The impromptu beaches caused by low levels has created opportunities for some lake visitors, she said.
“A lot of the lake users, because of the levels being down for several years, it sort of created these impromptu beaches on the islands and at the shoreline and public areas where they could beach their boat, or anchor and swim to a beach,” she said. “And now with the lake levels up so high, all those are gone, so that has impacted use on pretty days as well.”
Regardless, a full pool is something to be grateful for, she said.
“But overall, the lake is much safer with more water in it because there’s less boating hazards,” she said.
Dickson said other areas of the economy have benefited from people’s inclination to stay inside because of the weather.
“There’s a trade-off for locals that are in the area that would’ve normally been on the lake, but the rain kept them off the lake,” she said. “Then they’ve done other activities — indoor attractions, and restaurants, more retail shopping.”
Philip Burton, president of Gainesville Marina, said business has been affected, but overall the marina has weathered the season reasonably well.
“Well, it’s certainly had its uniqueness with all the rainfall and less-than-normal temperatures. We haven’t had those 90- and 100-degree days, either. It certainly has been unique,” he said. “We’ve been blessed with a lot of water and high lake levels all year, but it has impacted usage on weekends, traffic usage and gasoline sales. Otherwise, we’ve been pretty fortunate in most of our other departments — storage, and rental and service and sales.”
He said recovery from the recession had revenues creeping up, and businesses hoping for those same increases were disappointed.
“I think probably what we were all hoping for was that a 10, 15 percent increase that we’ve been seeing the last couple of years, prior to this year. We were sort of banking on that same trend, and we’re sort of having to live more with status quo,” he said. “I don’t think there’s a doubt in my mind, if we had had that weather we love to have, we’d have had that growth.”

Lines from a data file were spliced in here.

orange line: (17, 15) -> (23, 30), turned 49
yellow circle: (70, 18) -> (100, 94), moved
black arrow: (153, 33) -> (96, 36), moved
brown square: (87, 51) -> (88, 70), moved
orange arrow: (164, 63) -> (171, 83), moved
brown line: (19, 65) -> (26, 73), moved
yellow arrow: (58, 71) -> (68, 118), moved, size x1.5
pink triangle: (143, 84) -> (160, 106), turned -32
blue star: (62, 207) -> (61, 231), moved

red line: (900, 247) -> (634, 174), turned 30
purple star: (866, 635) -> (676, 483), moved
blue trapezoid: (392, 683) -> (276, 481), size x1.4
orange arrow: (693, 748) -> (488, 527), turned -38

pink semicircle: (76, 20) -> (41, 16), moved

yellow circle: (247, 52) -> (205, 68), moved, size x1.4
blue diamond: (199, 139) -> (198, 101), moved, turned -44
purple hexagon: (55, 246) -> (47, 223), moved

“It’s feast or famine,” he added.
Burton is hoping for a respite from the rain for the Labor Day weekend, the last big summer holiday.
“We’re hoping for a big weekend. Almost all our boats, we’re pretty much 100 percent booked out for the holiday weekend,” he said.

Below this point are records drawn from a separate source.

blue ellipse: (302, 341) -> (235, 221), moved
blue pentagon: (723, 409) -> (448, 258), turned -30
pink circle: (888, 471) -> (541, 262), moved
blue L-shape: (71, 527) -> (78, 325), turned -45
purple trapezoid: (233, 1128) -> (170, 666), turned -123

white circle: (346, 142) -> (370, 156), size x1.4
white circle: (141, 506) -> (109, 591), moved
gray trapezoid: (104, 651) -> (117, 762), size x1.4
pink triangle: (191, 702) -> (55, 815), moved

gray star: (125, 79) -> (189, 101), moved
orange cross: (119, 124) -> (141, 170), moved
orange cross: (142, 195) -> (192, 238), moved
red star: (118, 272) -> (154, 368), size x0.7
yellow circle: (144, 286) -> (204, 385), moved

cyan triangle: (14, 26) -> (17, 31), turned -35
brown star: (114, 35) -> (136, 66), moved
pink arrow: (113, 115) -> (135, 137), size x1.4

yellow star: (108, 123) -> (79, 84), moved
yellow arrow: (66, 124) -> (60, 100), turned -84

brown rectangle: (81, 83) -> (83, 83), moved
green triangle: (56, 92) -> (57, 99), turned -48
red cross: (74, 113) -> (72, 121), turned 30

Brian Teeters agreed. The rentals manager at Port Royale Marina on Brown’s Bridge Road said that expectations are high for Labor Day, typically the slowest of summer holidays.
“Given all of the rain we’ve had this entire summer, we’re expecting it to be a big weekend,” Teeters said. “Everybody that wasn’t able to get out on the Fourth will hopefully be able to get out here this weekend.”
The National Weather Service is calling for a 50 percent chance of rain through Monday.
And while some see Labor Day as the close of summer, there’s plenty of others who continue to enjoy Lanier well after the holiday.
“If the weather cooperates and stays (dry and warm) … we’ll be busy on the weekends through the end of September and maybe even October,” Teeters said.
Dickson said she’s heard that sort of feedback from Lake meet up groups, which the bureau keeps tabs with.
“As long as the weather permits and the water stays warm enough, everybody’s going to keep going out on the water as long as they possibly can since summer was kind of a no-go this year,” Dickson said.
Times regional staff writer Crystal Ledford contributed to this report.